Duns Scotus (1266-1308) was no dummy. He’s generally considered one of the most important philosophers of the Middle Ages.

Scotus was  ordained as a Catholic priest at the Church of Saint Andrew in Northampton, England, in 1291. That he was called Johannes Duns suggests that he was from Duns, in Berwickshire, Scotland, because it was traditional to call people by their Christian name followed by their hometown.


Duns Scotus

Scotus’ philosophies helped shape modern Catholicism. He’s often associated with voluntarism, the tendency to emphasize God’s will and human freedom in all philosophical issues. His philosophy argued for the existence of God, and emphasized the relationships between all living things. He also defended the Immaculate Conception of Mary. Pope Pius IX’s 1854 declaration of the dogma of the Immaculate Conception uses Scotus’ arguments on the subject, “at the first moment of Her conception, Mary was preserved free from the stain of original sin, in view of the merits of Jesus Christ.” Scotus’ position was hailed as “a correct expression of the faith of the Apostles.”

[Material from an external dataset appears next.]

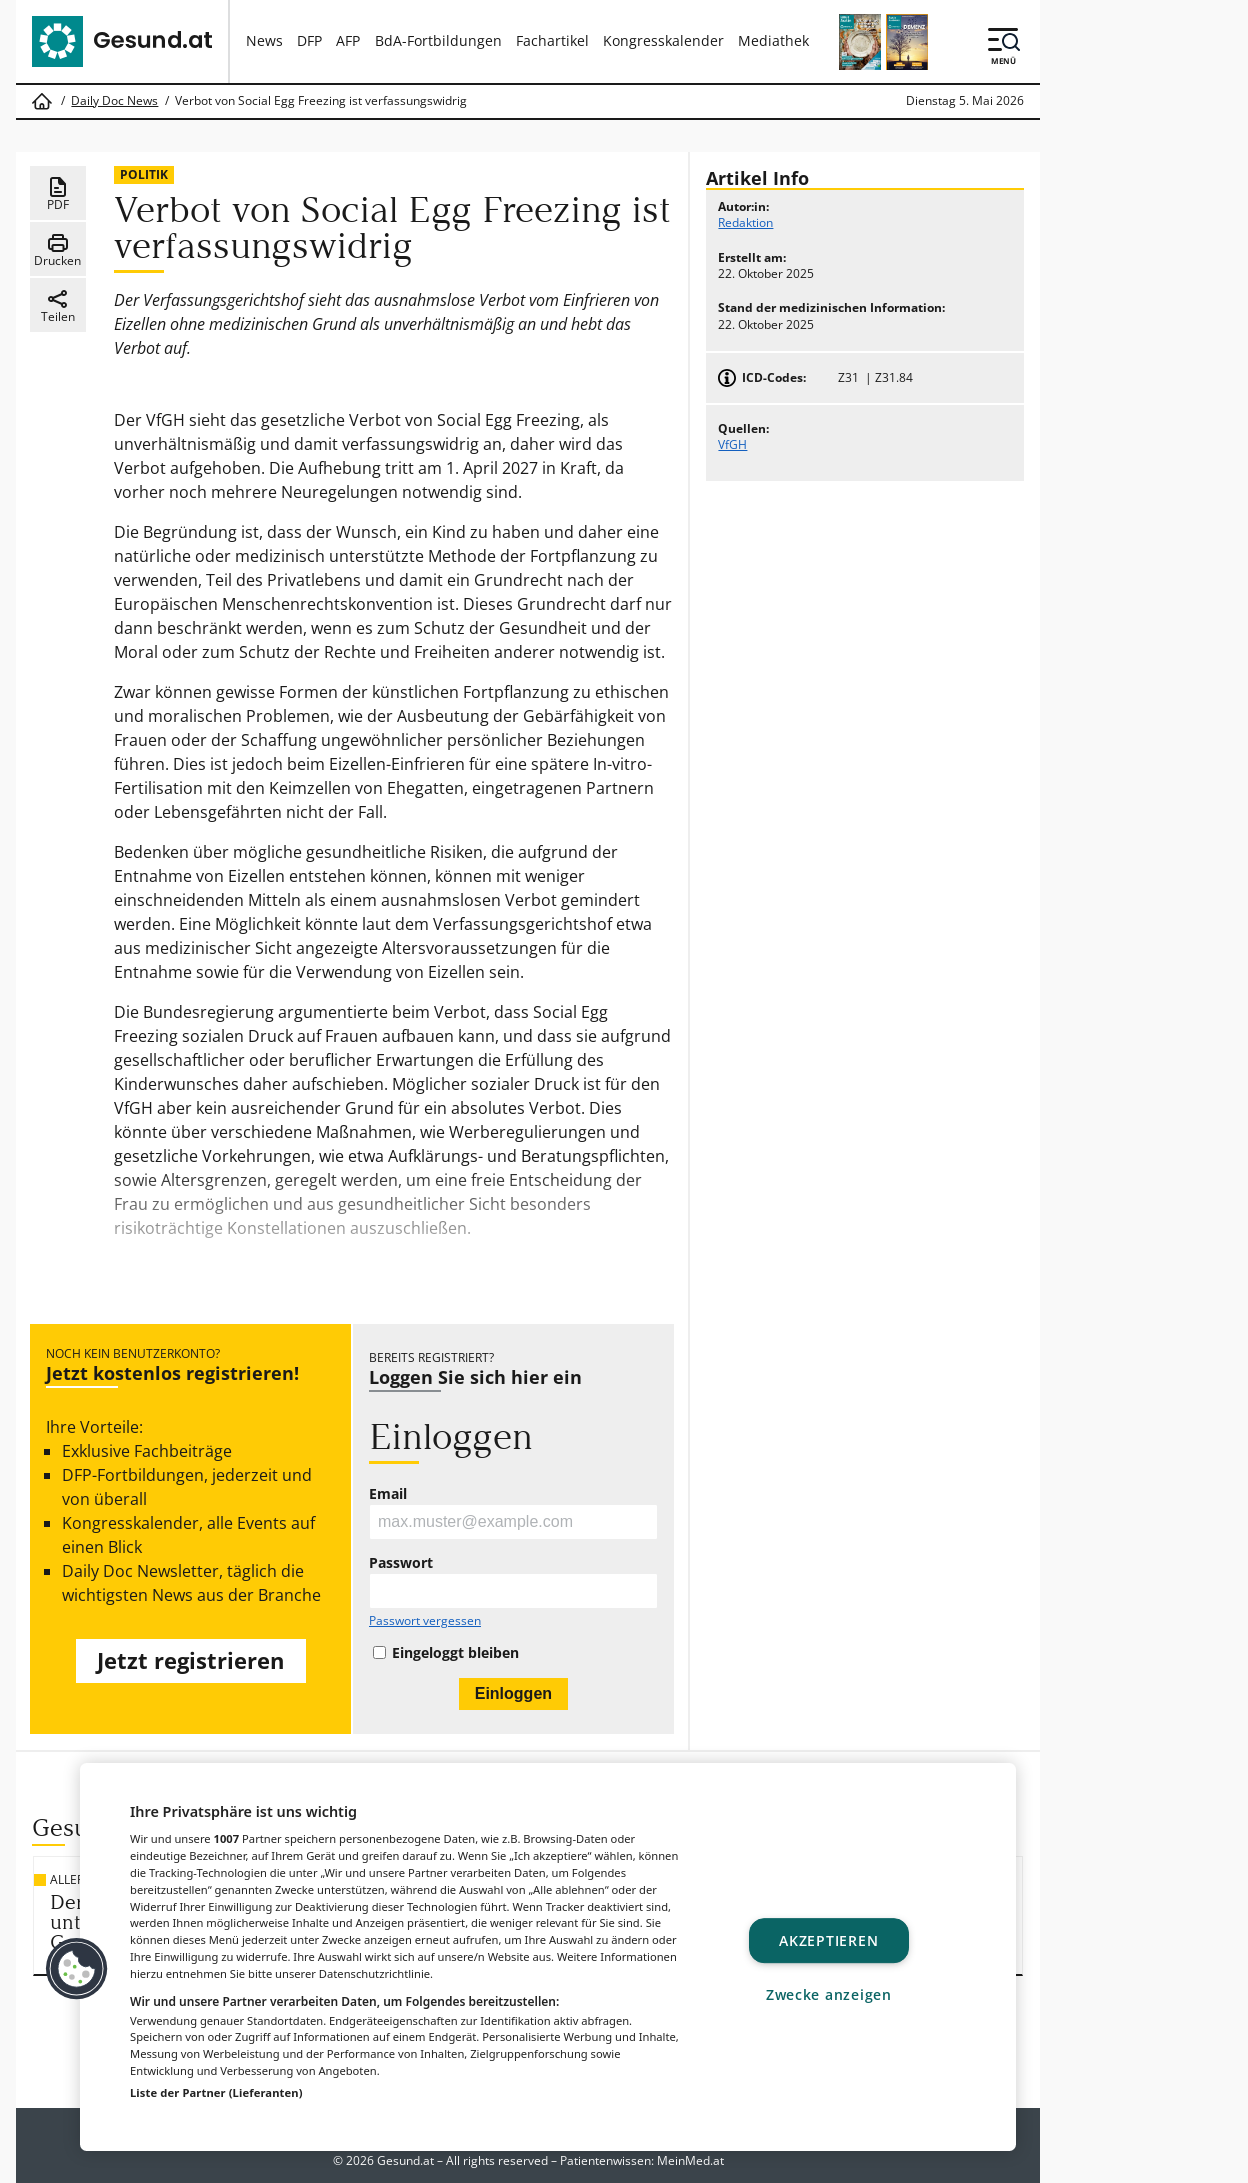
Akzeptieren (828, 1940)
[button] (77, 1969)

But people didn’t always think Scotus was so clever, and it’s amazing what a lasting impression criticism can have on our language. Sixteenth-century philosophers, who liked Scotus’ work were called ‘Dunse’ (like some people are called Marxist or Kantian). For the most part, sixteenth-century philosophers disliked Scotus’ work, and accused him of sophistry. Hence, as a variation of ‘Dunse’ the term ‘dunce’ was born, meaning “somebody who is incapable of scholarship.”